OpenTelemetry
Use this page to configure OpenTelemetry (OTEL) trace and metric export from OngoingAI Gateway to an OTLP-compatible collector.
When to use this integration
- You run an observability stack that accepts OTLP data, such as Jaeger, Grafana Tempo, Datadog, Honeycomb, or a standalone OpenTelemetry Collector.
- You need distributed tracing across the gateway and upstream provider calls.
- You need gateway-level operational metrics for queue health and write reliability.
- You want tenant-scoped span attributes for multi-tenant observability filtering.
How it works
When enabled, the gateway creates two OTLP HTTP exporters at startup:
- A trace exporter that batches and sends spans to your collector.

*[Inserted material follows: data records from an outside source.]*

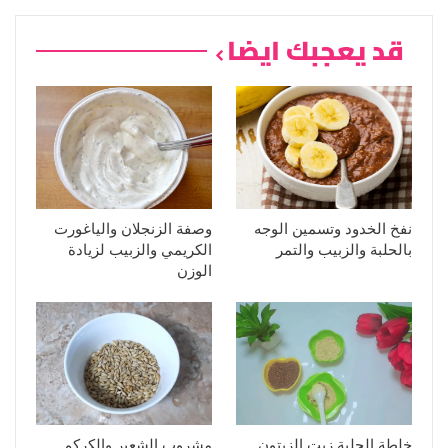
قد يعجبك ايضا
نفخ الخدود وتسمين الوجه
وصفة الزنجلان والياغورت
بالحلبة والزبيب والتمر
الكريمي والزبيب لزيادة
الوزن
خلطة الحلبة زيت الزيتون
مشروب الشعير والكركم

- A metric exporter that periodically pushes counters and gauges.
The gateway wraps its HTTP server and upstream transport with OpenTelemetry instrumentation. Each inbound request produces a server span, and each upstream proxy call produces a client span as a child of the server span. After authentication completes, a span enrichment middleware adds tenant identity attributes to the active span.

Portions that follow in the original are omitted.